«Я только что совершил чудесную поездку по Оверни; это действительно великолепная страна, оставляющая поистине особое впечатление. Я попытаюсь передать его в романе, который теперь пишу»[317].
Роман этот должен был называться «Монт-Ориоль», и мы действительно находим в нем описания Шатель-Гийона, Сан-Суси, озера Тазена, развалин Тюрноэль. Мопассан поселился в Антибе, на вилле Мютерс, чтобы писать этот роман; он приступил к работе над ним еще в конце октября 1876 года, и его издатель писал ему: «Надеюсь, что климат Антибы принесет вам пользу и дозволит вам быстро окончить ваш новый шедевр»[318].

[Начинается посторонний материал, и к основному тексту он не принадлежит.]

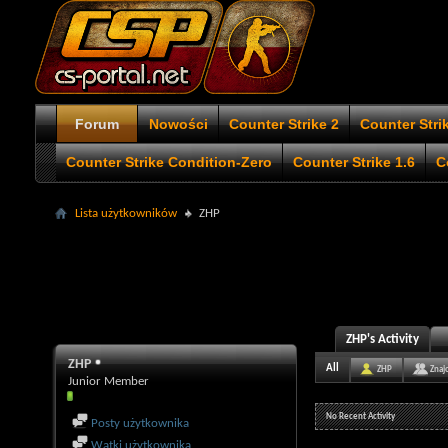
Forum
Nowości
Counter Strike 2
Counter Stri
Counter Strike Condition-Zero
Counter Strike 1.6
C
Lista użytkowników
ZHP
ZHP's Activity
ZHP
All
ZHP
Znaj
Junior Member
No Recent Activity
Posty użytkownika
Wątki użytkownika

Писать «Монт-Ориоль» автору было, по-видимому, нелегко: план романа был задуман еще в Шатель-Гийоне, но, написав несколько глав в Антибе, Мопассан, не доверяя памяти, меняющей форму предметов, вернулся в Овернь, чтобы проверить пейзаж прежде, чем окончить произведение[319]. Эта история возвышенной, пылкой и поэтической любви сильно отличалась от его первых романов и, по его собственным словам, «меняла и очень обременяла его самого»; работая над ней, в марте 1886 года он пишет приятельнице:
«Главы, в которых описывается любовь, имеют гораздо больше поправок, чем остальные, но все-таки дело продвигается. С небольшим запасом терпения ко всему привыкнешь, друг мой; но я часто смеюсь над сентиментальными и нежными вещами, которые я придумываю, когда очень стараюсь. Боюсь, как бы это не обратило меня к любовному жанру не только в книгах, но и в жизни. Когда ум человека приобретает какой-нибудь навык, он его удерживает; и в самом деле, иногда прогуливаясь по Антибскому мысу — пустынному, словно берега Бретани, — и обдумывая поэтическую главу при лунном свете, мне случается вдруг поймать себя на мысли о том, что эти истории не так глупы, какими они кажутся»[320].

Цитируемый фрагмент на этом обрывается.